* **WHAT THIS TASK INVOLVES**
Each line below either holds the string "السعر" or doesn't. Count those that do and give only the number.

Dataset entries

========

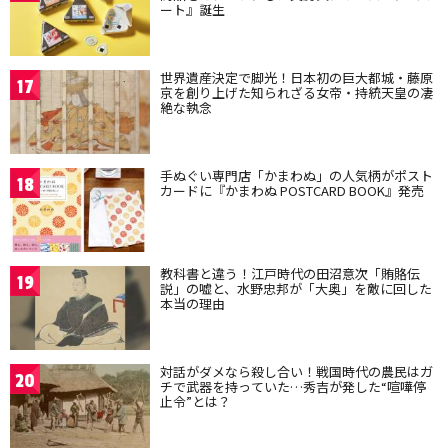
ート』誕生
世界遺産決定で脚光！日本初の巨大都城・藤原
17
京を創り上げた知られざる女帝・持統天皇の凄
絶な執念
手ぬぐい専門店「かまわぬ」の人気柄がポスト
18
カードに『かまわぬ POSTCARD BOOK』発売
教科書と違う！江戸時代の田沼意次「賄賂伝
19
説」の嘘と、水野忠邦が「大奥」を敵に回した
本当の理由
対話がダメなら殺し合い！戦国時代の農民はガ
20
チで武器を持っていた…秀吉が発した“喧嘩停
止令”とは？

========

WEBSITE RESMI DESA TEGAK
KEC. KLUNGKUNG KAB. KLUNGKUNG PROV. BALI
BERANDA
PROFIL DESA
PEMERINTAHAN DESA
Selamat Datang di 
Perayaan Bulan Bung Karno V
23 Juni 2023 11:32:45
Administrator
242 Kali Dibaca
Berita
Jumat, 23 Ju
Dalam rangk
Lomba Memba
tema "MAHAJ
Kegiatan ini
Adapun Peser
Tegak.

========

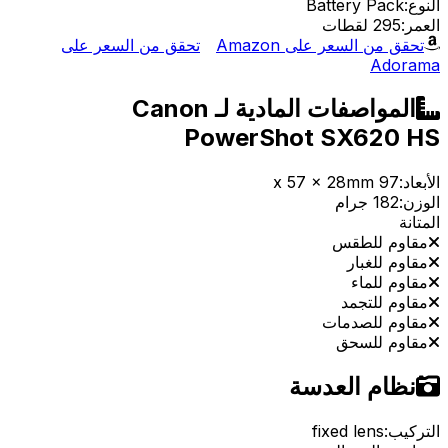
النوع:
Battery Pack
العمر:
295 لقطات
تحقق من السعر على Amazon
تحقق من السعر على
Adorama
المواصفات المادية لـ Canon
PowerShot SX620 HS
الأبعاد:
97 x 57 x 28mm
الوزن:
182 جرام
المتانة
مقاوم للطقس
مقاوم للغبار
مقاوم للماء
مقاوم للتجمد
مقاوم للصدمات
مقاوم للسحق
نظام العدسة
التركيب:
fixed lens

========

* **ANSWER TO THIS TASK**
2